An advertisement for Apple’s first iPhone breached regulations by misleadingly claiming that users could access all of the internet, a watchdog has ruled.
The television advert for the iPhone showed a user scrolling through various web pages before a voice-over said: ‘You never know which part of the internet you’ll need,’ and later: ‘Which is why all the parts of the internet are on the iPhone.’
But two viewers said the claim was misleading because the iPhone did not support Flash or Java applications, both integral to many web pages.
The Advertising Standards Authority (ASA) upheld the complaint, ruling the advert gave a ‘misleading impression’ of the iPhone’s internet capability.
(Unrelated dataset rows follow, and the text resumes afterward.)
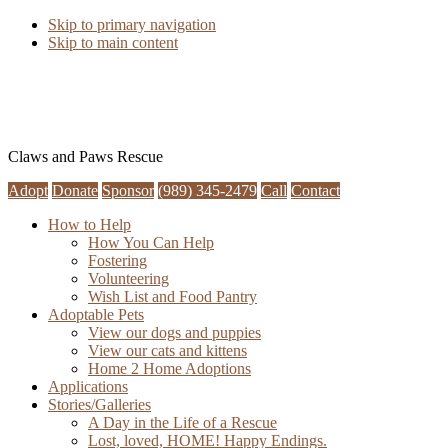
Skip to primary navigation
Skip to main content
Claws and Paws Rescue
Adopt
Donate
Sponsor
(989) 345-2479
Call
Contact
How to Help
How You Can Help
Fostering
Volunteering
Wish List and Food Pantry
Adoptable Pets
View our dogs and puppies
View our cats and kittens
Home 2 Home Adoptions
Applications
Stories/Galleries
A Day in the Life of a Rescue
Lost, loved, HOME! Happy Endings.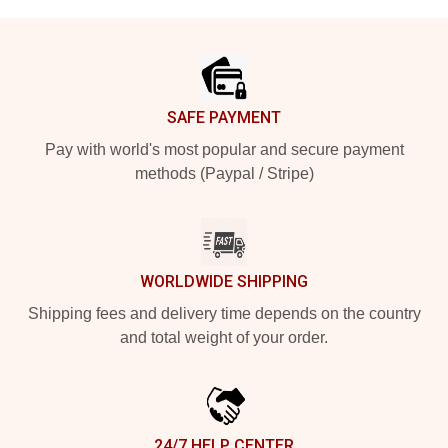
Footer
SAFE PAYMENT
Pay with world's most popular and secure payment
methods (Paypal / Stripe)
WORLDWIDE SHIPPING
Shipping fees and delivery time depends on the country
and total weight of your order.
24/7 HELP CENTER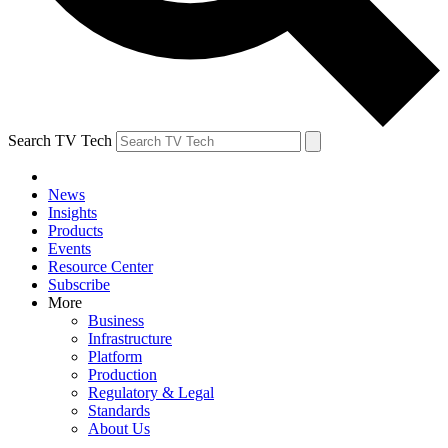
Search TV Tech
News
Insights
Products
Events
Resource Center
Subscribe
More
Business
Infrastructure
Platform
Production
Regulatory & Legal
Standards
About Us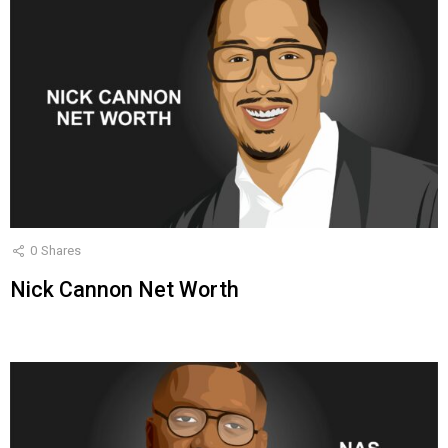
0
Shares
Nick Cannon Net Worth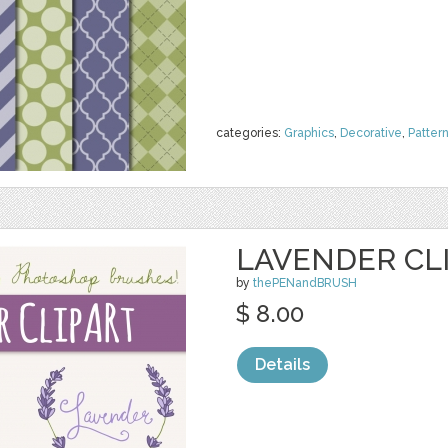
categories:
Graphics
,
Decorative
,
Patter
LAVENDER CLI
by
thePENandBRUSH
$ 8.00
Details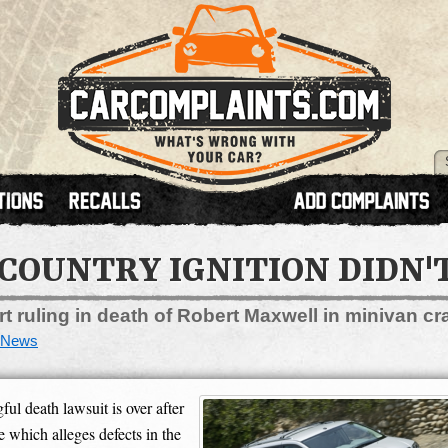
COUNTRY IGNITION DIDN'
t ruling in death of Robert Maxwell in minivan cr
News
 death lawsuit is over after
e which alleges defects in the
It noted that the phone could not use Java and Flash software, leaving users unable to access certain features on some websites or some websites in their entirety.
The ASA said it considered Apple’s argument that the advert was about ‘site availability rather than technical detail’, but said the claims suggested users would have complete access to the internet.
It has told Apple the advert must not be broadcast again in its current form.
Defending the advert, Apple said it aimed to show that the iPhone could access all internet websites compared with other handsets that were limited to sites selected by service providers.
All the websites featured in the advert were available on the iPhone and were shown as they would be seen by the user.
The company said it was clear that the reference to ‘all parts of the internet’ referred to internet site availability, and not to every function available on every website.